_TASK DESCRIPTION_
Set down every entry exactly as it stands, omitting any picture.

### THE DATA

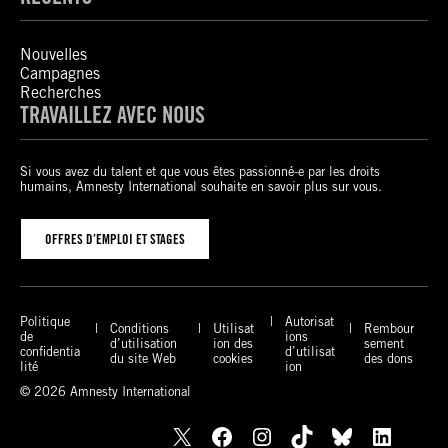
Nouvelles
Campagnes
Recherches
TRAVAILLEZ AVEC NOUS
Si vous avez du talent et que vous êtes passionné-e par les droits
humains, Amnesty International souhaite en savoir plus sur vous.
OFFRES D’EMPLOI ET STAGES
Politique
Autorisat
Conditions
Utilisat
Rembour
de
ions
d’utilisation
ion des
sement
confidentia
d’utilisat
du site Web
cookies
des dons
lité
ion
© 2026 Amnesty International
X
Facebook
Instagram
TikTok
Bluesky
LinkedIn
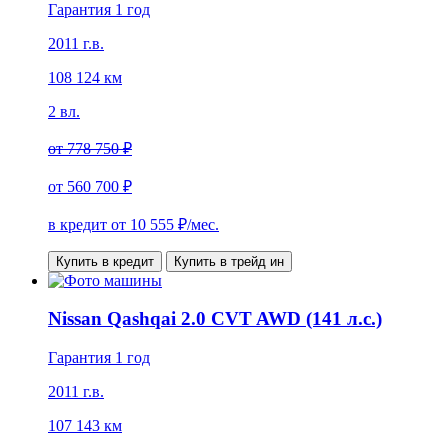
Гарантия 1 год
2011 г.в.
108 124 км
2 вл.
от
778 750 ₽
от
560 700 ₽
в кредит от
10 555
₽/мес.
Купить в кредит
Купить в трейд ин
Nissan Qashqai 2.0 CVT AWD (141 л.с.)
Гарантия 1 год
2011 г.в.
107 143 км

######

_RESPONSE BOX_
Nouvelles
Campagnes
Recherches
TRAVAILLEZ AVEC NOUS
Si vous avez du talent et que vous êtes passionné-e par les droits
humains, Amnesty International souhaite en savoir plus sur vous.
OFFRES D’EMPLOI ET STAGES
Politique
Autorisat
Conditions
Utilisat
Rembour
de
ions
d’utilisation
ion des
sement
confidentia
d’utilisat
du site Web
cookies
des dons
lité
ion
© 2026 Amnesty International
X
Facebook
Instagram
TikTok
Bluesky
LinkedIn
Гарантия 1 год
2011 г.в.
108 124 км
2 вл.
от
778 750 ₽
от
560 700 ₽
в кредит от
10 555
₽/мес.
Купить в кредит
Купить в трейд ин
Nissan Qashqai 2.0 CVT AWD (141 л.с.)
Гарантия 1 год
2011 г.в.
107 143 км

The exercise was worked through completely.